First off, a few facts from the project's github page. At the time of writing this, it has 48 contributors and 355 forks. A contributor could be someone who's only seen part of the script and modified an area of interest to them but more likely than not, they've probably read through the whole thing to make the code contribution. So that's already a significant level of vetting. There are also 355 forks but seeing how all you have to do is hit a button to make one, make out of that what you will.

Next, one should never rely on Virus Total for checking scripts or source code.
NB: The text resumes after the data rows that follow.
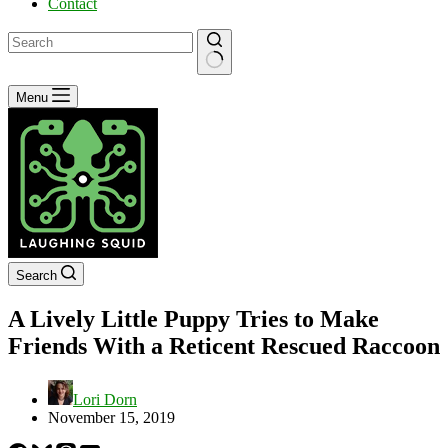
Contact
No
Menu
results
Search
A Lively Little Puppy Tries to Make
Friends With a Reticent Rescued Raccoon
Lori Dorn
November 15, 2019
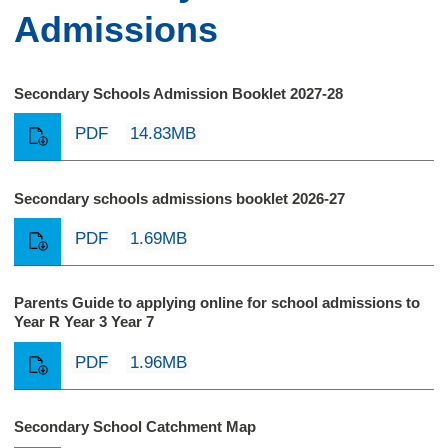
Admissions
Secondary Schools Admission Booklet 2027-28
PDF
14.83MB
Secondary schools admissions booklet 2026-27
PDF
1.69MB
Parents Guide to applying online for school admissions to
Year R Year 3 Year 7
PDF
1.96MB
Secondary School Catchment Map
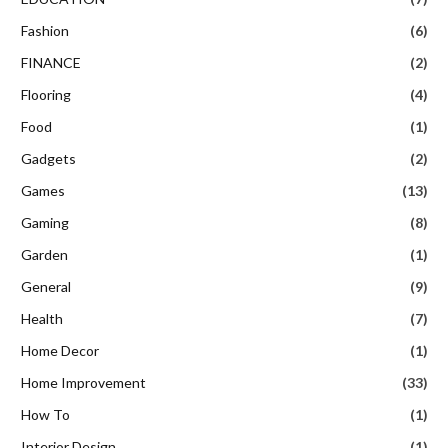
Fashion
(6)
FINANCE
(2)
Flooring
(4)
Food
(1)
Gadgets
(2)
Games
(13)
Gaming
(8)
Garden
(1)
General
(9)
Health
(7)
Home Decor
(1)
Home Improvement
(33)
How To
(1)
Interior Design
(1)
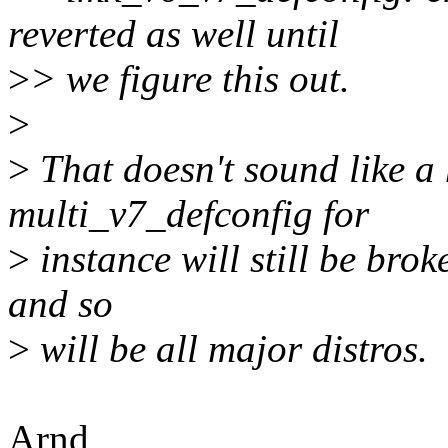
reverted as well until
>
> we figure this out.
>
>
That doesn't sound like a 
multi_v7_defconfig for
>
instance will still be bro
and so
>
will be all major distros.
Arnd,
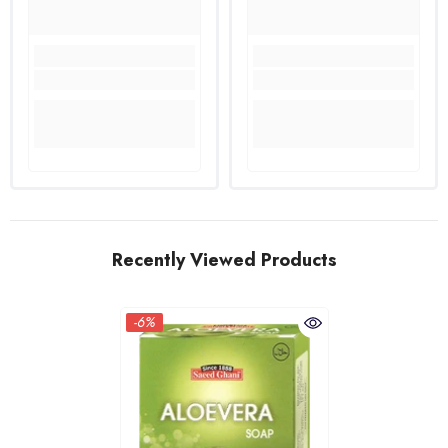
Recently Viewed Products
-6%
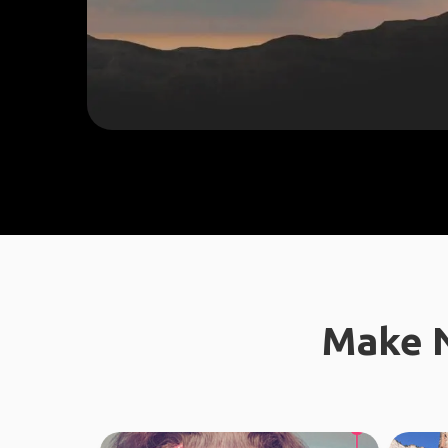
Make N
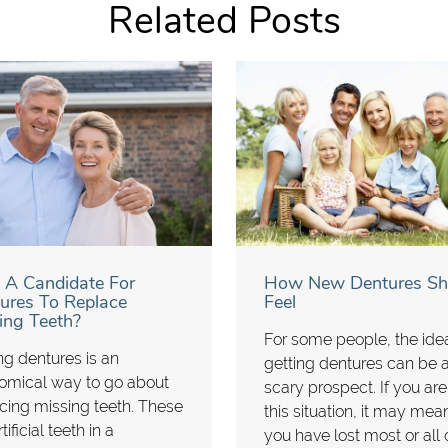
Related Posts
 A Candidate For
How New Dentures Sh
ures To Replace
Feel
ing Teeth?
For some people, the ide
ng dentures is an
getting dentures can be 
omical way to go about
scary prospect. If you are
cing missing teeth. These
this situation, it may mea
tificial teeth in a
you have lost most or all 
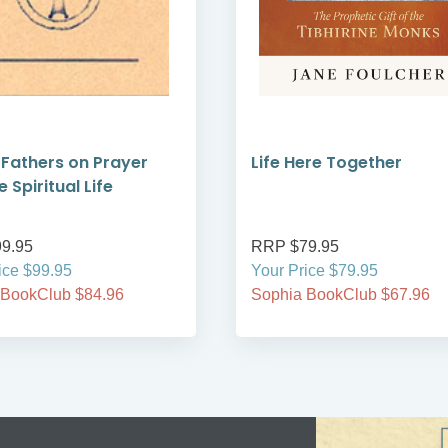
 Fathers on Prayer
Life Here Together
 Spiritual Life
9.95
RRP $79.95
ice $99.95
Your Price $79.95
 BookClub $84.96
Sophia BookClub $67.96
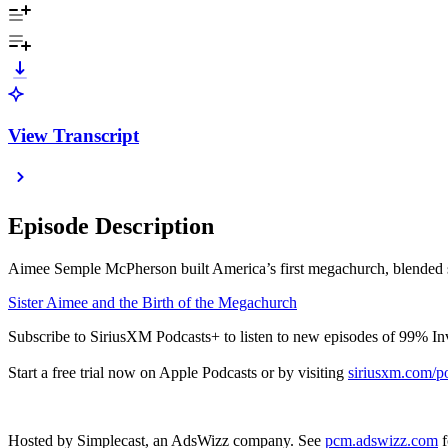
View Transcript
Episode Description
Aimee Semple McPherson built America’s first megachurch, blended sho
Sister Aimee and the Birth of the Megachurch
Subscribe to SiriusXM Podcasts+ to listen to new episodes of 99% In
Start a free trial now on Apple Podcasts or by visiting
siriusxm.com/p
Hosted by Simplecast, an AdsWizz company. See
pcm.adswizz.com
f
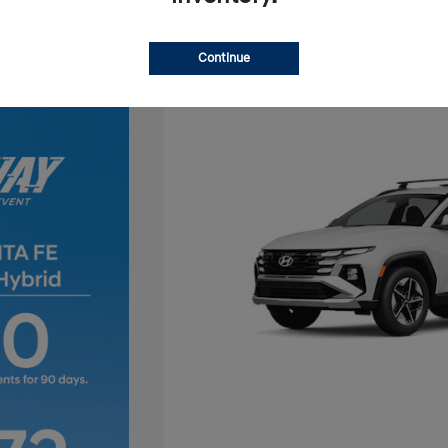
Continue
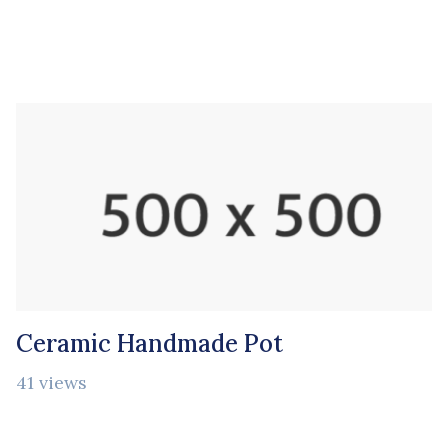
Ceramic Handmade Pot
41 views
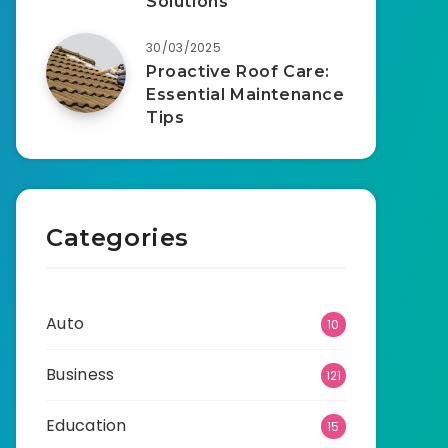
Solutions
30/03/2025
Proactive Roof Care:
Essential Maintenance
Tips
Categories
Auto
10
Business
121
Education
15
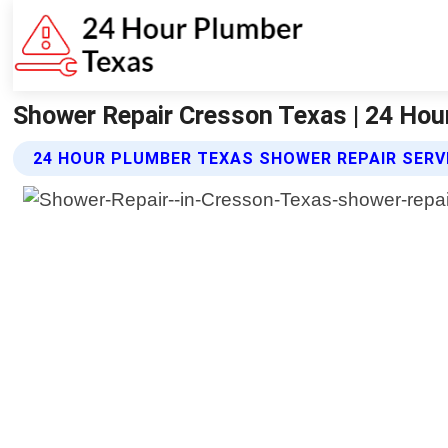
Shower Repair Cresson Texas | 24 Hou
24 HOUR PLUMBER TEXAS SHOWER REPAIR SERV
Maybe one day, AI will be written that can read through scripts/source code in order to check for malicious content but at the moment no one's really made a way of automatically verifying them. Anti-viruses look for binary signatures and may sometimes use a heuristic approach to analyze binary files. If you give an Anti-Virus a source code or a script, it will interpret it as a text file and tell you it's clean (creating a false sense of security).

Finally, I just finished reading through all 4500 lines of it and did not find anything that I found worrying.

Full disclosure, I only consider myself to be an intermediate bash script writer and this was quite an advanced script that I will probably be cannibalizing for tips and tricks for years to come. Although I was able to keep up with it, it is possible that I may have missed something because a lot was happening in it.

Most it's operations involve making reads in the kernel, cpuid, kernel config, the fs (the parts related to patch and kernel info it needs to it's job) and cpu's msr. It makes a few writes, extractions, dumps and de-compilations that happen in the temp folder and get deleted in the exit cleanup. The only time it uses the internet is to use wget to download a MCExtractor database from it's github page. It does not try to dial home in any way.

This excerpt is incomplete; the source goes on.